Definition
The expected status code is the HTTP response code your monitor considers a success. Most healthy endpoints return 200 (OK), but some health checks return 204 (No Content) or other codes. Whatever you set, a response that doesn't match marks the check as failed.
Setting this correctly is what makes "up" mean genuinely working. Without it, a monitor might accept any response — including 500 errors or redirects — as healthy, defeating the purpose of monitoring.
Why It Matters
The expected status code is how monitoring distinguishes a working endpoint from a broken one. An endpoint returning 500 is down for users; if your monitor accepts it as fine, you'll never get alerted. Matching the expected code to your endpoint's real healthy response makes alerts trustworthy.
How It Works
You configure the code (or codes) that count as healthy for each monitor. On every check, the monitor compares the actual response code to the expected one: a match passes, a mismatch fails. This runs after the response arrives within the timeout, so both timing and correctness are validated.
Real-World Example
A health endpoint returns 204 No Content when healthy.

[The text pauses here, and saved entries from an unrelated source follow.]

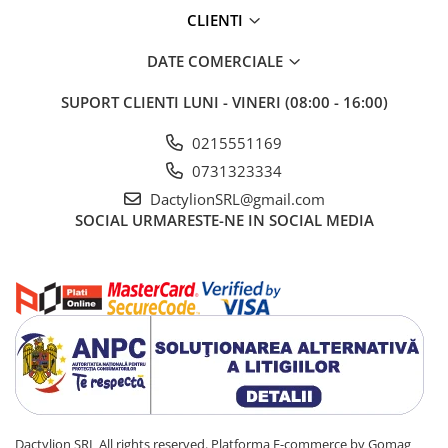
CLIENTI
DATE COMERCIALE
SUPORT CLIENTI
LUNI - VINERI (08:00 - 16:00)
0215551169
0731323334
DactylionSRL@gmail.com
SOCIAL
URMARESTE-NE IN SOCIAL MEDIA
Dactylion SRL All rights reserved.
Platforma E-commerce by Gomag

The team sets the expected status code to 204. Later a bug makes it return 500; because 500 ≠ 204, the check fails and alerts fire — exactly the behavior you want.
Best Practices
- Set the expected code to match what your endpoint returns when healthy
- Use 200 for most pages and APIs, 204 for empty health responses
- Don't accept broad ranges that would let error codes pass
- Update the expected code if your endpoint's healthy response changes
- Pair status-code checks with response-time thresholds for full coverage
Common Mistakes
- Leaving the expected code so loose that 500s count as healthy
- Expecting 200 from an endpoint that returns 204 or a redirect
- Treating redirects (3xx) as success when they shouldn't be
- Not updating the expected code after changing the endpoint
- Relying on status code alone without checking response time
In Monitoristic
In Monitoristic you set the expected status code per monitor (for example 200 or 204). Any other code marks the check as down, so your alerts reflect real failures rather than just whether something responded.